Referensi bibliografi:

  • Arruabarrena, Mª I. dan de Paul, J. Penyalahgunaan anak-anak dalam keluarga. Evaluasi dan perawatan, Ediciones Pirámide, Madrid, 2005.
  • Beavers, W.R. dan Hampson, R. B. (1995). Keluarga yang sukses (Evaluasi, perawatan dan intervensi), Barcelona, ​​Dibayar.
  • Belsky, J. (1993). Etiologi penganiayaan anak: analisis perkembangan-ekologis. Buletin Psikologis, 114, 413-434.
  • Cantón, J. and Cortés, M.A. (1997). Perlakuan buruk dan pelecehan seksual terhadap anak. Madrid: Siglo XXI.
  • Crittenden, P. (1988). Keluarga dan pola dyadic berfungsi dalam keluarga yang menganiaya. Di K. Browne, C.
  • Larrance, D.T. dan Twentyman, C.T. (1983). Atribusi ibu dan pelecehan anak. Jurnal Psikologi Abnormal, 92, 449-457.
  • López, F. (1995): Kebutuhan anak-anak. Landasan teoretis, klasifikasi, dan kriteria pendidikan untuk kebutuhan anak-anak (volume I dan II). Madrid, Kementerian Sosial.
  • Milner, J.S. (1995). Penerapan teori pemrosesan informasi sosial untuk masalah kekerasan fisik kepada anak-anak. Anak dan Pembelajaran, 71, 125-134.
  • Parke, R.D. & Collmer, C. W. (1975). Pelecehan anak: Analisis interdisipliner. Dalam E.M. Hetherington (Ed.). Tinjauan penelitian perkembangan anak (vol 5). Chicago: University of Chicago Press.
  • Polansky, N.A., De Saix, C. dan Sharlin, S.A. (1972). Penelantaran anak. Memahami dan menjangkau orang tua. Washington: Liga Kesejahteraan Anak Amerika.

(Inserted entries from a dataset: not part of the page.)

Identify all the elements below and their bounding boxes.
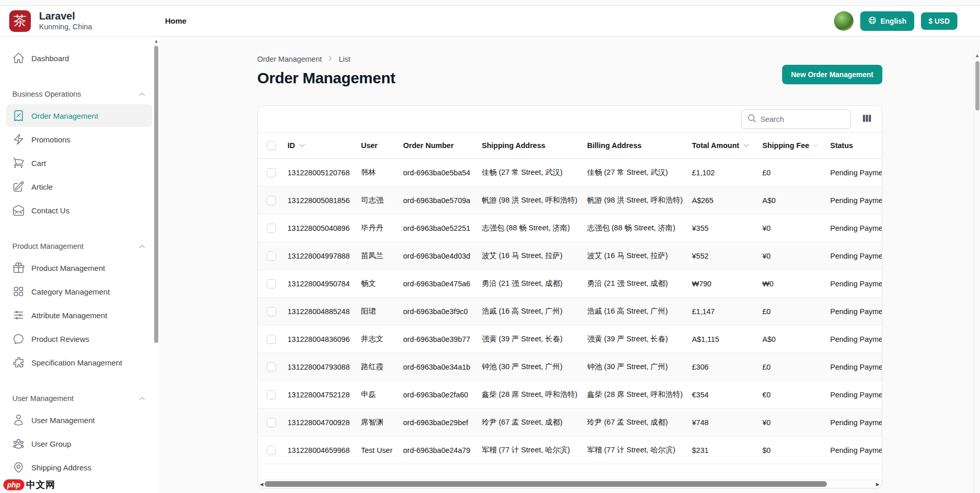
- chevron-down-icon: [299, 142, 306, 149]
- sidebar-scrollbar[interactable]: ▲: [154, 39, 159, 486]
- row-checkbox[interactable]: [267, 362, 276, 372]
- column-header-total-amount[interactable]: Total Amount: [686, 133, 756, 159]
- scroll-right-arrow-icon[interactable]: ▶: [876, 480, 880, 488]
- cell-id: 131228004836096: [282, 325, 355, 353]
- sidebar-item-shipping-address[interactable]: Shipping Address: [6, 456, 152, 479]
- scroll-up-arrow-icon[interactable]: ▲: [154, 39, 159, 44]
- language-button[interactable]: English: [860, 11, 914, 31]
- cell-billing-address: 强黄 (39 严 Street, 长春): [581, 325, 686, 353]
- breadcrumb-order-management[interactable]: Order Management: [257, 55, 322, 63]
- horizontal-scrollbar-thumb[interactable]: [265, 481, 827, 487]
- sidebar-item-product-reviews[interactable]: Product Reviews: [6, 327, 152, 350]
- cell-id: 131228005120768: [282, 159, 355, 187]
- gift-icon: [12, 262, 25, 274]
- brand-text: Laravel Kunming, China: [39, 10, 92, 31]
- currency-button[interactable]: $ USD: [921, 12, 957, 30]
- table-row[interactable]: 131228004752128申磊ord-6963ba0e2fa60鑫柴 (28…: [258, 381, 882, 409]
- search-input[interactable]: [761, 115, 845, 123]
- column-header-id[interactable]: ID: [282, 133, 355, 159]
- cell-status: Pending Payment: [824, 187, 882, 214]
- column-header-shipping-fee[interactable]: Shipping Fee: [756, 133, 824, 159]
- chevron-up-icon: [138, 395, 146, 403]
- column-toggle-button[interactable]: [859, 111, 875, 127]
- new-order-button[interactable]: New Order Management: [782, 65, 882, 84]
- sidebar-item-cart[interactable]: Cart: [6, 152, 152, 174]
- sidebar-item-product-management[interactable]: Product Management: [6, 257, 152, 279]
- sidebar-group-business-operations[interactable]: Business Operations: [12, 90, 146, 98]
- cell-shipping-address: 浩戚 (16 高 Street, 广州): [476, 298, 581, 325]
- envelope-open-icon: [12, 204, 25, 216]
- sidebar-item-label: Product Management: [31, 264, 105, 272]
- cell-total-amount: ¥748: [686, 409, 756, 436]
- row-checkbox[interactable]: [267, 168, 276, 177]
- cell-shipping-fee: $0: [756, 436, 824, 464]
- table-row[interactable]: 131228004950784畅文ord-6963ba0e475a6勇沿 (21…: [258, 270, 882, 298]
- scroll-left-arrow-icon[interactable]: ◀: [260, 480, 264, 488]
- cell-shipping-fee: £0: [756, 353, 824, 381]
- sidebar-item-user-management[interactable]: User Management: [6, 409, 152, 431]
- chevron-up-icon: [138, 243, 146, 250]
- row-checkbox[interactable]: [267, 390, 276, 399]
- main-content: Order Management List Order Management N…: [159, 36, 980, 493]
- table-row[interactable]: 131228004836096井志文ord-6963ba0e39b77强黄 (3…: [258, 325, 882, 353]
- sidebar-group-product-management[interactable]: Product Management: [12, 242, 146, 250]
- cell-billing-address: 鑫柴 (28 席 Street, 呼和浩特): [581, 381, 686, 409]
- sidebar-item-promotions[interactable]: Promotions: [6, 128, 152, 151]
- row-checkbox[interactable]: [267, 418, 276, 427]
- table-row[interactable]: 131228004659968Test Userord-6963ba0e24a7…: [258, 436, 882, 464]
- select-all-checkbox[interactable]: [267, 141, 276, 150]
- table-row[interactable]: 131228005081856司志强ord-6963ba0e5709a帆游 (9…: [258, 187, 882, 214]
- table-row[interactable]: 131228005040896毕丹丹ord-6963ba0e52251志强包 (…: [258, 214, 882, 242]
- sidebar-item-contact-us[interactable]: Contact Us: [6, 199, 152, 222]
- sidebar-item-order-management[interactable]: Order Management: [6, 104, 152, 127]
- table-row[interactable]: 131228004997888苗凤兰ord-6963ba0e4d03d波艾 (1…: [258, 242, 882, 270]
- brand-logo-char: 茶: [14, 12, 27, 29]
- cell-shipping-fee: A$0: [756, 325, 824, 353]
- row-checkbox[interactable]: [267, 335, 276, 344]
- cell-billing-address: 勇沿 (21 强 Street, 成都): [581, 270, 686, 298]
- row-checkbox[interactable]: [267, 251, 276, 261]
- watermark: php 中文网: [3, 479, 56, 491]
- sidebar-item-user-group[interactable]: User Group: [6, 432, 152, 455]
- sidebar-item-dashboard[interactable]: Dashboard: [6, 47, 152, 69]
- cell-status: Pending Payment: [824, 381, 882, 409]
- sidebar-item-label: Category Management: [31, 287, 110, 296]
- horizontal-scrollbar[interactable]: ◀ ▶: [258, 480, 882, 488]
- sidebar-item-label: Contact Us: [31, 206, 69, 215]
- bolt-icon: [12, 133, 25, 145]
- row-checkbox[interactable]: [267, 446, 276, 455]
- table-header-row: IDUserOrder NumberShipping AddressBillin…: [258, 133, 882, 159]
- cell-order-number: ord-6963ba0e39b77: [397, 325, 476, 353]
- cell-billing-address: 玲尹 (67 孟 Street, 成都): [581, 409, 686, 436]
- avatar[interactable]: [834, 11, 854, 31]
- sidebar-item-attribute-management[interactable]: Attribute Management: [6, 304, 152, 326]
- column-header-order-number: Order Number: [397, 133, 476, 159]
- table-row[interactable]: 131228004885248阳珺ord-6963ba0e3f9c0浩戚 (16…: [258, 298, 882, 325]
- row-checkbox[interactable]: [267, 224, 276, 233]
- page-title: Order Management: [257, 69, 396, 87]
- table-card: IDUserOrder NumberShipping AddressBillin…: [257, 105, 882, 488]
- sidebar-group-user-management[interactable]: User Management: [12, 394, 146, 403]
- sidebar-item-category-management[interactable]: Category Management: [6, 280, 152, 303]
- sidebar-item-specification-management[interactable]: Specification Management: [6, 351, 152, 374]
- row-checkbox[interactable]: [267, 307, 276, 316]
- row-checkbox[interactable]: [267, 196, 276, 205]
- page-scrollbar-thumb[interactable]: [975, 61, 979, 111]
- table-row[interactable]: 131228005120768韩林ord-6963ba0e5ba54佳畅 (27…: [258, 159, 882, 187]
- row-checkbox[interactable]: [267, 279, 276, 288]
- sidebar-item-article[interactable]: Article: [6, 175, 152, 198]
- sidebar-scrollbar-thumb[interactable]: [154, 46, 158, 343]
- sidebar-item-label: Shipping Address: [31, 463, 91, 472]
- page-vertical-scrollbar[interactable]: ▲: [974, 52, 980, 493]
- nav-home[interactable]: Home: [165, 16, 187, 25]
- map-pin-icon: [12, 461, 25, 473]
- search-icon: [747, 114, 756, 125]
- cell-total-amount: £306: [686, 353, 756, 381]
- cell-billing-address: 佳畅 (27 常 Street, 武汉): [581, 159, 686, 187]
- scroll-up-arrow-icon[interactable]: ▲: [974, 52, 980, 59]
- table-row[interactable]: 131228004700928席智渊ord-6963ba0e29bef玲尹 (6…: [258, 409, 882, 436]
- cell-id: 131228004752128: [282, 381, 355, 409]
- adjustments-icon: [12, 309, 25, 321]
- table-row[interactable]: 131228004793088路红霞ord-6963ba0e34a1b钟池 (3…: [258, 353, 882, 381]
- watermark-badge: php: [3, 479, 25, 490]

  • Tymchuc, A. J. dan Andron, L. (1990). Ibu dengan keterbelakangan mental yang tidak menyalahgunakan atau mengabaikan anak-anak mereka. Pelecehan dan Kelalaian Anak, 14, 313-324.
  • Wolfe, D. (1985). Orangtua yang kasar terhadap anak: ulasan empiris dan analisis. Buletin Psikologis, 97, 462-482.